┌─ SUPPLIED MATERIAL

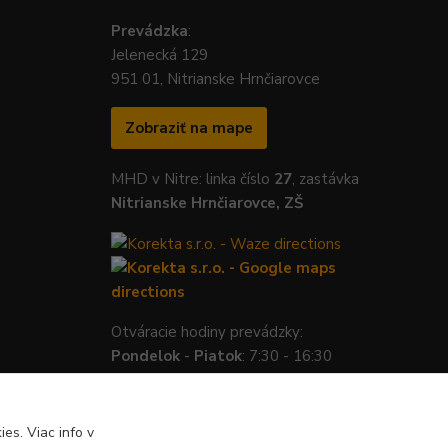
Prevádzka
:
Jelenecká 129
951 01, Nitrianske Hrnčiarovce
Zobraziť na mape
MHD v Nitre: linka číslo
27
, zastávka
Nitrianske Hrnčiarovce, ZŠ
Otváracie hodiny prevádzky:
Pondelok
-
Piatok
: 7:30 - 16:30
es. Viac info v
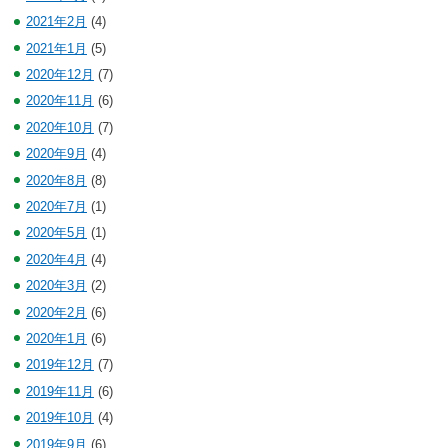
2021年2月
(4)
2021年1月
(5)
2020年12月
(7)
2020年11月
(6)
2020年10月
(7)
2020年9月
(4)
2020年8月
(8)
2020年7月
(1)
2020年5月
(1)
2020年4月
(4)
2020年3月
(2)
2020年2月
(6)
2020年1月
(6)
2019年12月
(7)
2019年11月
(6)
2019年10月
(4)
2019年9月
(6)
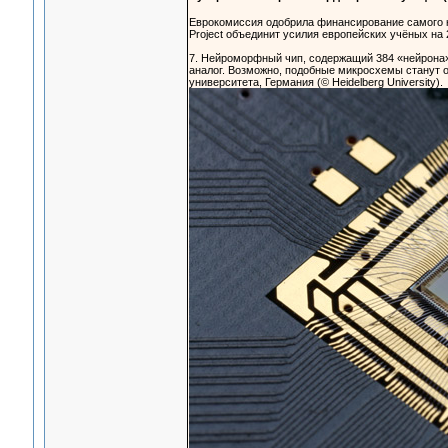
Еврокомиссия одобрила финансирование самого кр
Project объединит усилия европейских учёных на 
7. Нейроморфный чип, содержащий 384 «нейрона» 
аналог. Возможно, подобные микросхемы станут 
университета, Германия (© Heidelberg University).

└─

PROBLEM TO WORK ON: Output all of the records exactly as they appear above, but not the pictures.

WRITTEN ANSWER:
Prevádzka
:
Jelenecká 129
951 01, Nitrianske Hrnčiarovce
Zobraziť na mape
MHD v Nitre: linka číslo
27
, zastávka
Nitrianske Hrnčiarovce, ZŠ
Otváracie hodiny prevádzky:
Pondelok
-
Piatok
: 7:30 - 16:30
es. Viac info v
2021年2月
(4)
2021年1月
(5)
2020年12月
(7)
2020年11月
(6)
2020年10月
(7)
2020年9月
(4)
2020年8月
(8)
2020年7月
(1)
2020年5月
(1)
2020年4月
(4)
2020年3月
(2)
2020年2月
(6)
2020年1月
(6)
2019年12月
(7)
2019年11月
(6)
2019年10月
(4)
2019年9月
(6)
Еврокомиссия одобрила финансирование самого кр
Project объединит усилия европейских учёных на 
7. Нейроморфный чип, содержащий 384 «нейрона» 
аналог. Возможно, подобные микросхемы станут 
университета, Германия (© Heidelberg University).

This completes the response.